Se há este vampiro em tempo de delicadeza — uma delicadeza presente na descrição de um momento traumático em que uma criança é violentada (Sim, senhor) —, nosso Conde não perdeu sua verve crítica. Na sua autodefinição (Adeus, vampiro), entram muito das idéias correntes, e estereotipadas, sobre ele. Principalmente a de que uma paixão na velhice teria amaciado o autor.
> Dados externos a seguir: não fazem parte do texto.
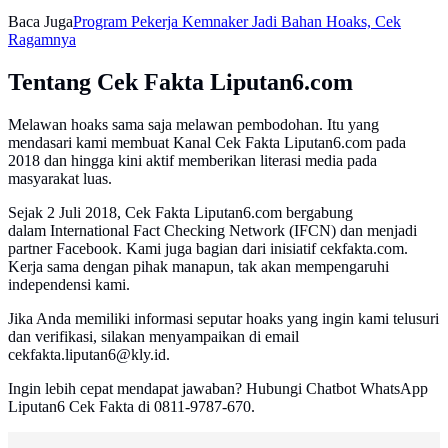
Baca Juga
Program Pekerja Kemnaker Jadi Bahan Hoaks, Cek
Ragamnya
Tentang Cek Fakta Liputan6.com
Melawan hoaks sama saja melawan pembodohan. Itu yang
mendasari kami membuat Kanal Cek Fakta Liputan6.com pada
2018 dan hingga kini aktif memberikan literasi media pada
masyarakat luas.
Sejak 2 Juli 2018, Cek Fakta Liputan6.com bergabung
dalam International Fact Checking Network (IFCN) dan menjadi
partner Facebook. Kami juga bagian dari inisiatif cekfakta.com.
Kerja sama dengan pihak manapun, tak akan mempengaruhi
independensi kami.
Jika Anda memiliki informasi seputar hoaks yang ingin kami telusuri
dan verifikasi, silakan menyampaikan di email
cekfakta.liputan6@kly.id.
Ingin lebih cepat mendapat jawaban? Hubungi Chatbot WhatsApp
Liputan6 Cek Fakta di 0811-9787-670.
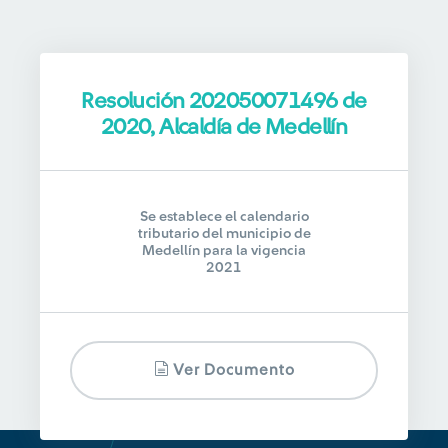
Resolución 202050071496 de
2020, Alcaldía de Medellín
Se establece el calendario
tributario del municipio de
Medellín para la vigencia
2021
Ver Documento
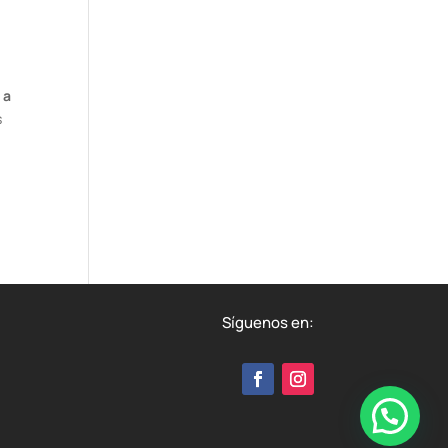
 a
s
Síguenos en:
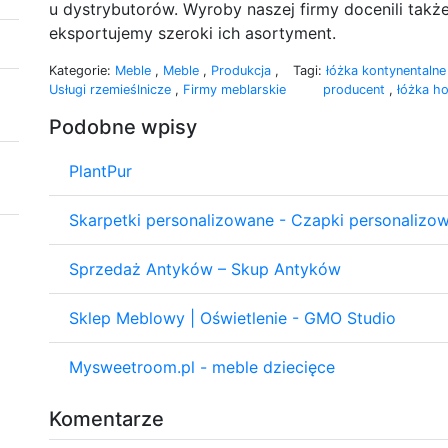
u dystrybutorów. Wyroby naszej firmy docenili także
eksportujemy szeroki ich asortyment.
Kategorie:
Meble
,
Meble
,
Produkcja
,
Tagi:
łóżka kontynentaln
Usługi rzemieślnicze
,
Firmy meblarskie
producent
,
łóżka h
Podobne wpisy
PlantPur
Skarpetki personalizowane - Czapki personalizo
Sprzedaż Antyków – Skup Antyków
Sklep Meblowy | Oświetlenie - GMO Studio
Mysweetroom.pl - meble dziecięce
Komentarze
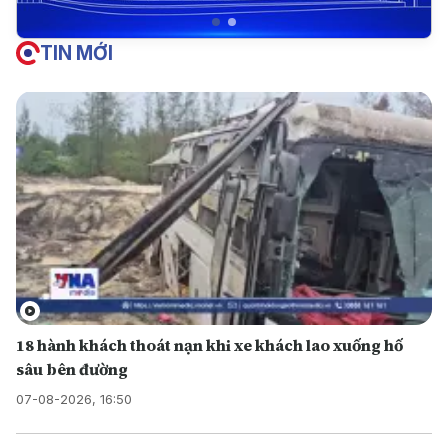
TIN MỚI
18 hành khách thoát nạn khi xe khách lao xuống hố
sâu bên đường
07-08-2026, 16:50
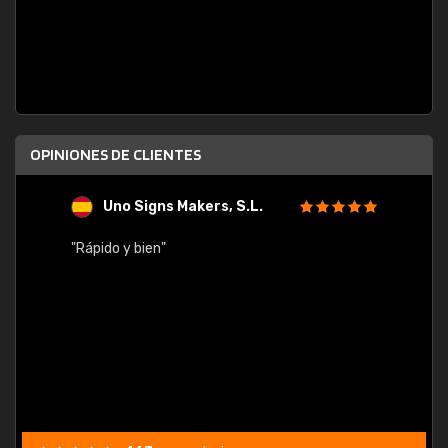
OPINIONES DE CLIENTES
Uno Signs Makers, S.L.
s
"Rápido y bien"
"Buen 
consu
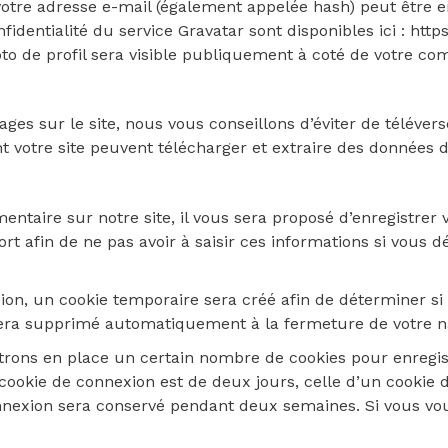
tre adresse e-mail (également appelée hash) peut être en
fidentialité du service Gravatar sont disponibles ici : htt
to de profil sera visible publiquement à coté de votre co
ages sur le site, nous vous conseillons d’éviter de télév
 votre site peuvent télécharger et extraire des données d
taire sur notre site, il vous sera proposé d’enregistrer 
rt afin de ne pas avoir à saisir ces informations si vous
on, un cookie temporaire sera créé afin de déterminer si v
sera supprimé automatiquement à la fermeture de votre n
rons en place un certain nombre de cookies pour enregist
cookie de connexion est de deux jours, celle d’un cookie d
onnexion sera conservé pendant deux semaines. Si vous vo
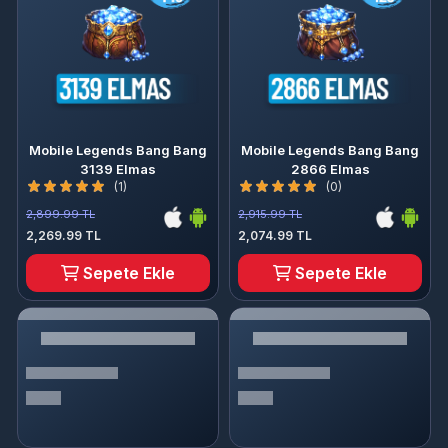
Mobile Legends Bang Bang
Mobile Legends Bang Bang
3139 Elmas
2866 Elmas
(1)
(0)
2,899.99 TL
2,915.99 TL
2,269.99 TL
2,074.99 TL
Sepete Ekle
Sepete Ekle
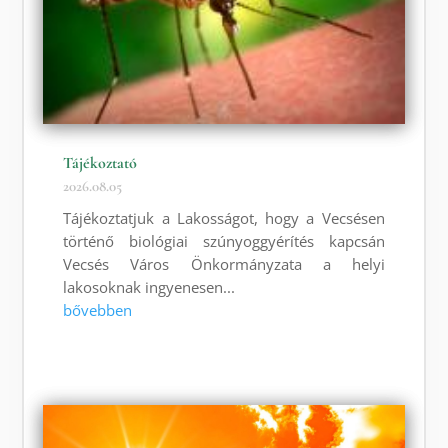
Tájékoztató
2026.08.05
Tájékoztatjuk a Lakosságot, hogy a Vecsésen
történő biológiai szúnyoggyérítés kapcsán
Vecsés Város Önkormányzata a helyi
lakosoknak ingyenesen...
bővebben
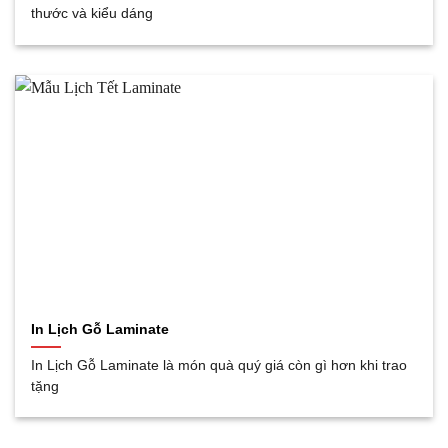
thước và kiểu dáng
In Lịch Gỗ Laminate
In Lịch Gỗ Laminate là món quà quý giá còn gì hơn khi trao
tặng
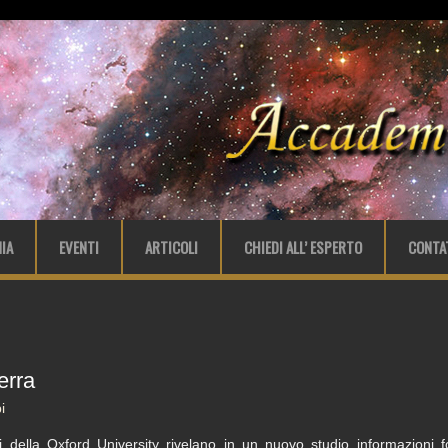
IA
EVENTI
ARTICOLI
CHIEDI ALL’ ESPERTO
CONTA
erra
i
ti della Oxford University rivelano in un nuovo studio informazioni 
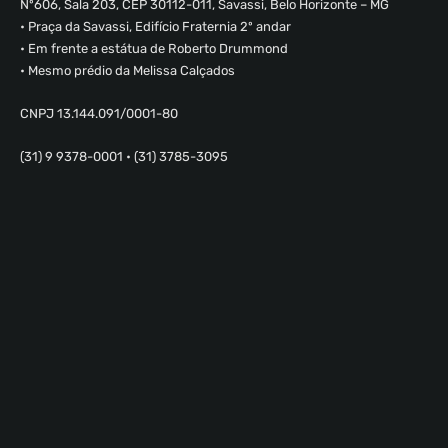
Nº606, Sala 203, CEP 30112-011, Savassi, Belo Horizonte – MG
• Praça da Savassi, Edifício Fraternia 2º andar
• Em frente a estátua de Roberto Drummond
• Mesmo prédio da Melissa Calçados
CNPJ 13.144.091/0001-80
(31) 9 9378-0001 • (31) 3785-3095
Dentro deste jogo, ele aceita e nega esta mudança. Há uma erotização maior do texto, principalmente pela prolongação dele, como vimos, mas o contista continua alimentando seu lado apocalíptico, sua visão cruel do mundo, sempre com a pimenta da ironia. É também em verso que ele faz uma devassa irônica da sauna gay em Amintas 749. Invertendo ironicamente a lógica do reclame, o contista desmonta certo discurso libertário, mostrando que tudo não passa de comércio sexual para nossa classe média. Se, diante das putas pobres do Passeio Público, ele assume a imagem de Cristo respeitando Madalena, aqui é o Cristo de chicotinho em punho, fustigando os vendilhões.
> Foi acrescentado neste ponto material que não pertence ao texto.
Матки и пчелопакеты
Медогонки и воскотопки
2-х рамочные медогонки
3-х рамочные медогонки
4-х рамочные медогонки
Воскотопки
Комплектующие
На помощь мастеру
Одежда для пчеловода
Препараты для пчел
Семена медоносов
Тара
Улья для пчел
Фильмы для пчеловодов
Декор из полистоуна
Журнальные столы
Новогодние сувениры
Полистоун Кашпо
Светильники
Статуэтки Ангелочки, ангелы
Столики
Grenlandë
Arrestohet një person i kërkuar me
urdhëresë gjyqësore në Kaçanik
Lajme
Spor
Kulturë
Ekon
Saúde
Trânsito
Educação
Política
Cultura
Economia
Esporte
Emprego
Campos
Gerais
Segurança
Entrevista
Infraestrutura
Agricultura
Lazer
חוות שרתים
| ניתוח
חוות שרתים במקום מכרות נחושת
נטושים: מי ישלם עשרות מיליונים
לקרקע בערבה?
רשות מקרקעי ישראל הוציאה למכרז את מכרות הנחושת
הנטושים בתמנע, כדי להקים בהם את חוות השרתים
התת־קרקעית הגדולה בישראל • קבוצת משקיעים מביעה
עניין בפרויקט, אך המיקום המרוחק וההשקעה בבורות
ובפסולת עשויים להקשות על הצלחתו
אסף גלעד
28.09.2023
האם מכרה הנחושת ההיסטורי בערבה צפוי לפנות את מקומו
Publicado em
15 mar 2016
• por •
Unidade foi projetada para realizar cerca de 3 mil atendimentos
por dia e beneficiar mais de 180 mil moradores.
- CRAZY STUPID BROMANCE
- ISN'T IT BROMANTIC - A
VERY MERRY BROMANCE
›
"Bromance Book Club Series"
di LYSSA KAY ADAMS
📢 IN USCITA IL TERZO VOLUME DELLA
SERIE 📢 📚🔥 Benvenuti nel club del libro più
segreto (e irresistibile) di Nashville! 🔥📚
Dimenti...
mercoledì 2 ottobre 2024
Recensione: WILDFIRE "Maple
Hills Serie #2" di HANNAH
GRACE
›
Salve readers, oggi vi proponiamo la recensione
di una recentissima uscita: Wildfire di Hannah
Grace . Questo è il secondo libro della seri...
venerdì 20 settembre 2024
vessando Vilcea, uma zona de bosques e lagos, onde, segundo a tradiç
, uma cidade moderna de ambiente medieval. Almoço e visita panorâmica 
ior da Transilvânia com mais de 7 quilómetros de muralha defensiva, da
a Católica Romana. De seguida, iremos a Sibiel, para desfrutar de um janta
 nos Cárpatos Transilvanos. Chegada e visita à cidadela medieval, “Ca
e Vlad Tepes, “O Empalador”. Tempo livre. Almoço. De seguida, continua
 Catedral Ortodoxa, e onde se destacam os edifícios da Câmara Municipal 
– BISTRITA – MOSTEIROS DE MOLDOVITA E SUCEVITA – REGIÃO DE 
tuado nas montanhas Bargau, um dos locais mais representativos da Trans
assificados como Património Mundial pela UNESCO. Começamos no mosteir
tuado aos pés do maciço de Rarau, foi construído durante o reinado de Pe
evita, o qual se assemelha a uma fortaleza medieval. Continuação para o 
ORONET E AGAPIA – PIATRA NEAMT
Em outros contos, Dalton vai intensificar seu retrato desencantado de Curitiba, essa Gomorra com os dias contados. — Em A vergonha do ladrão, temos as confissões de um fumador de crack, nova versão dos elefantes sociais. — Uma metáfora do aprisionamento curitibano está em A longa volta para casa. Dois interioranos, que saem da penitenciária para visitar a família, revolvem antes conhecer a cidade e são presos equivocadamente, não conseguindo deixar a capital: “Maldita idéia de conhecer Curitiba. A Cidade Social. Um Jardim do Éden, segundo o cartaz, à beira do rio Belém plantado”. (Explicação para os turistas: Belém é o rio-esgoto, nosso pequeno Tietê, em cujas margens crescem, adubadas por suas águas, as favelas). — O suicídio do filho, marido manso, com um tiro de espingarda na boca, decadência do poder patriarcal corrupto e, portanto, corruptor (Em família). — A eterna história do estupro: Numa rua escura e O estripador.
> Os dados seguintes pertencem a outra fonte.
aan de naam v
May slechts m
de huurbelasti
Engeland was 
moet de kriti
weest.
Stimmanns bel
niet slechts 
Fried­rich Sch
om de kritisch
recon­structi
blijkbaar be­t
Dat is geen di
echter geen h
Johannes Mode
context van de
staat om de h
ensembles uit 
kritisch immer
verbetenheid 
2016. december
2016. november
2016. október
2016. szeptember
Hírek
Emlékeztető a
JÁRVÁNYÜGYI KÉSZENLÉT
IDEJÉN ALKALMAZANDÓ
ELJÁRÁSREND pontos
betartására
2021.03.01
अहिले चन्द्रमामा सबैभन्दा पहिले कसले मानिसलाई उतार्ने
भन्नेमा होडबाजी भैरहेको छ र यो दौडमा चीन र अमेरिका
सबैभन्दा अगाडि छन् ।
Assim, Nosferatu continua sua viagem por Curitiba, impávido em sua cruzada contra os falsos discursos, nada inofensivo, apenas mais atento ao prazer demorado do sexo e do texto. Há uma frase que aparece em vários contos, com algo de ironia e algo de rendição: “O amor, essa coisa, sabe como é”. Previsível e inexplicável, passageiro e imorredouro, perverso e lírico, gratuito e comprado, o amor (mesmo a distância) é a força que nos leva adiante. É sob este encanto adolescente que vive nosso Drácula, atento às moçoilas em flor, como Ritinha, que “floriu numa orgia de beleza”. Um florir que nunca finda, centro simbólico desta outra Curitiba, que Dalton viaja e viaja:
“Os viajantes de longes terras, ao falarem de nossa cidade anos depois, se lembrarão apenas — ó alegria para sempre! — da garota sem nome, vislumbrada alguns instantes, caminhando entre nuvens, no seu vestidinho branco de verão”.
Para sempre seja louvado o contista desses seres anônimos.